According to him, these bandits operate mostly in Katsina, Zamfara and Niger states and their attacks in those states are seen and reported as criminal activity, but these same attacks are perceived differently when they occur in southern Kaduna and are invested with ethno-religious colorations.

The governor further explained that when bandits attack in southern Kaduna, security reports show that youths from the affected communities have often responded by mobilising to attack Fulani communities in their area whose members share the same ethnicity with the presumed bandits, even though many Fulani communities are also themselves victims of the bandits, in Kaduna State and elsewhere.

El-Rufai noted that the problem is worsened by the response of Fulani communities who often resort to self-help when they are attacked, neglecting to report to traditional authorities or security agents to resolve the matter, opting instead for revenge.

“This is how the cycle of attacks, revenge and reprisals occurs in southern Kaduna,’’ he said.

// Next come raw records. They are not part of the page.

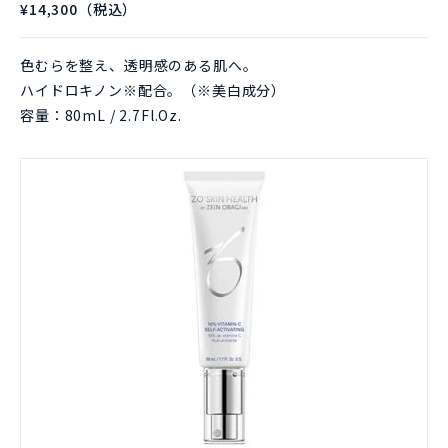
¥14,300（税込）
色むらを整え、透明感のある肌へ。
ハイドロキノン※配合。（※美白成分）
容量：80mL / 2.7Fl.Oz.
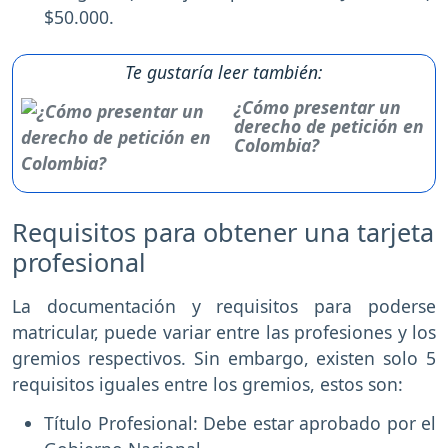
$50.000.
Te gustaría leer también:
¿Cómo presentar un
derecho de petición en
Colombia?
Requisitos para obtener una tarjeta
profesional
La documentación y requisitos para poderse
matricular, puede variar entre las profesiones y los
gremios respectivos. Sin embargo, existen solo 5
requisitos iguales entre los gremios, estos son:
Título Profesional: Debe estar aprobado por el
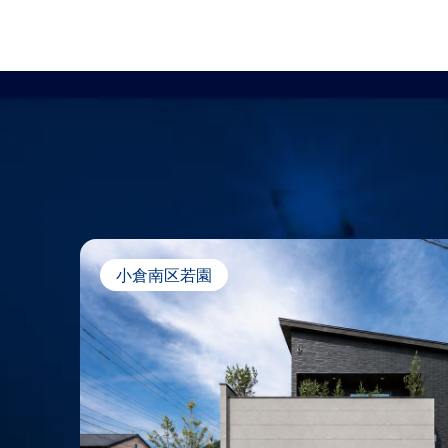
小倉南区若園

El-Rufai explained what compelled the state government to impose 24-hour curfew in Zangon Kataf and Kauru local governments on 11 June 2020, following the discovery of the corpse of a man from Kauru, who was resident in Zangon Kataf.

Subsequently, some youths barricaded roads and burnt a vehicle with its occupants. Security agencies had to use force to disperse them from the highway, he said.

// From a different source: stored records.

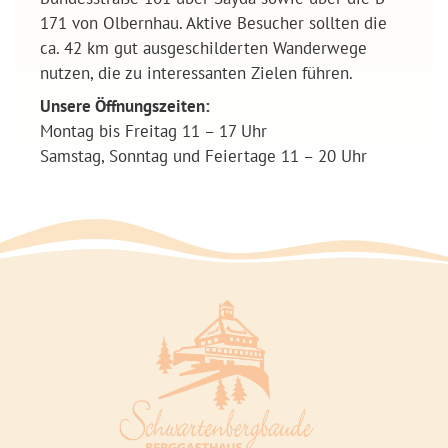
171 von Olbernhau. Aktive Besucher sollten die
ca. 42 km gut ausgeschilderten Wanderwege
nutzen, die zu interessanten Zielen führen.
Unsere Öffnungszeiten:
Montag bis Freitag 11 – 17 Uhr
Samstag, Sonntag und Feiertage 11 – 20 Uhr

Although the June 5, 2020 dispute over a farmland was between Atyap and the Hausa community in Zango, several Fulani settlements were attacked in the events of June 11, 2020, with people killed and houses burnt, he added.

The governor said that his administration decided to set up a White Paper Committee to draft the government’s position on the reports of the Justice Rahila Cudjoe Commission of Inquiry into the 1992 Zangon-Kataf crisis and the 1995 report of the AVM Usman Muazu Committee in order to find a permanent solution to these violent conflicts in Zangon-Kataf.

El-Rufai disclosed that dispute over a farmland was identified as a trigger of the May 1992 crisis, and that such a dispute also flared up on June 5, 2020.

The intervention of community leaders was believed to have contained tensions until violence broke out again on June 11, 2020, he added.

The governor said that it is right for the government to initiate the White Paper process as part of a comprehensive approach to solve the problem in Zangon-Kataf local government and restore peace in the area.